● **Assignment**: The records that follow should be copied out exactly, pictures excluded.

Stored data entries

--------------------

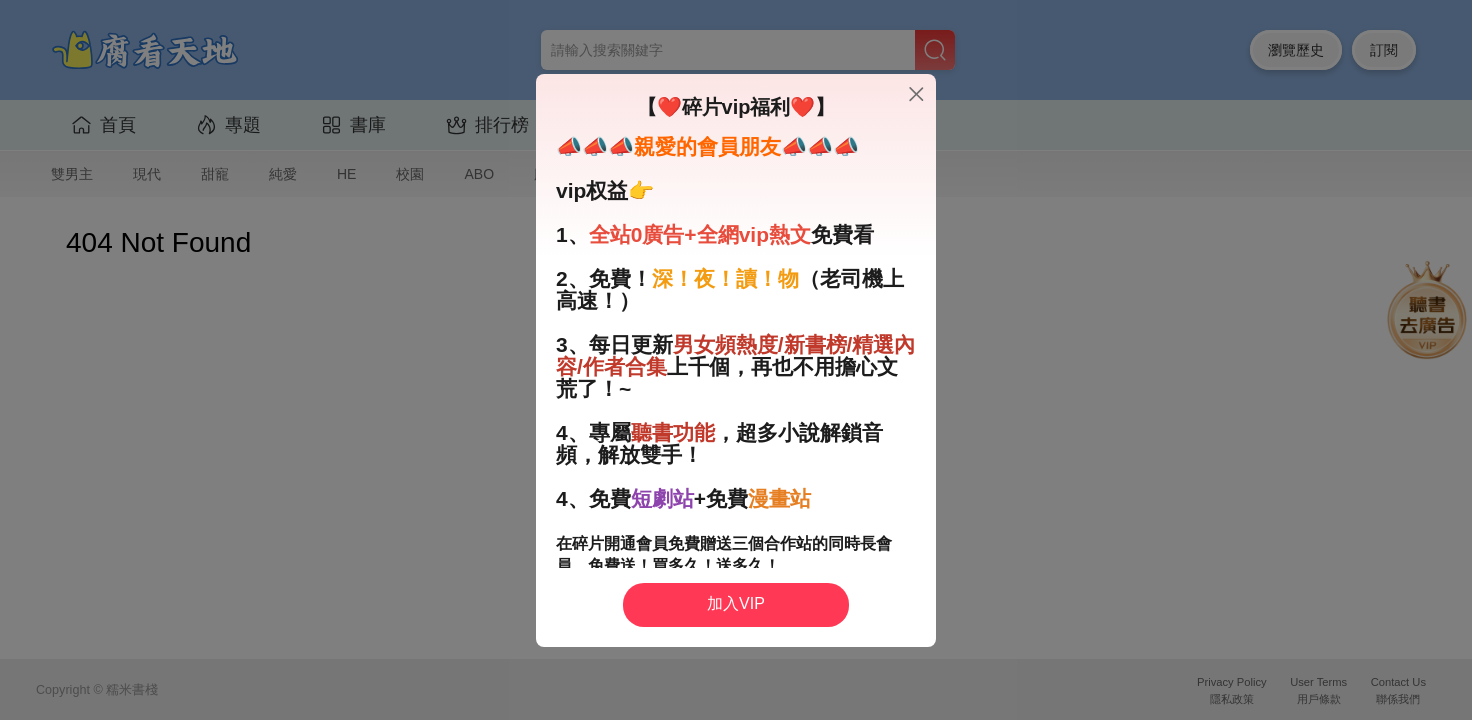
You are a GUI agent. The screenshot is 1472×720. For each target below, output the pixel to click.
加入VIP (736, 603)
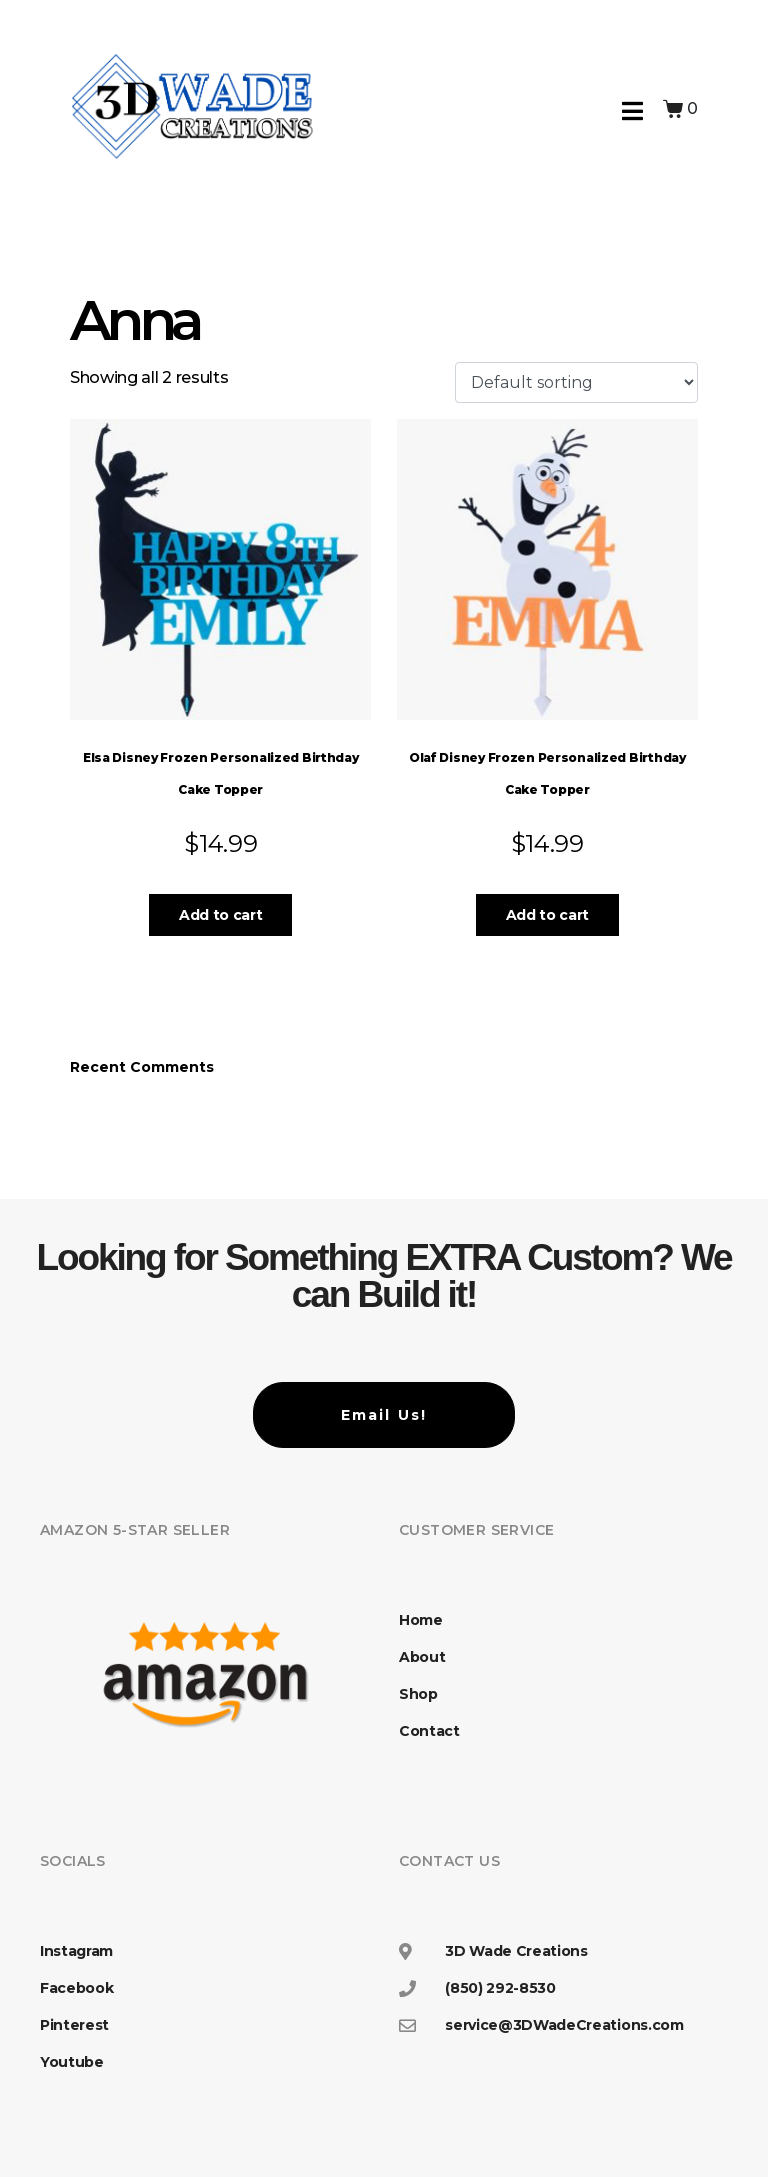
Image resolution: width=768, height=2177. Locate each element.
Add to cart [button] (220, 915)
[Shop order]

--------------------

● **Answer for this exercise**:
You are a GUI agent. The screenshot is 1472×720. For each target below, output the pixel to click.
加入VIP (736, 603)
Image resolution: width=768, height=2177. Locate each element.
Add to cart [button] (220, 915)
[Shop order]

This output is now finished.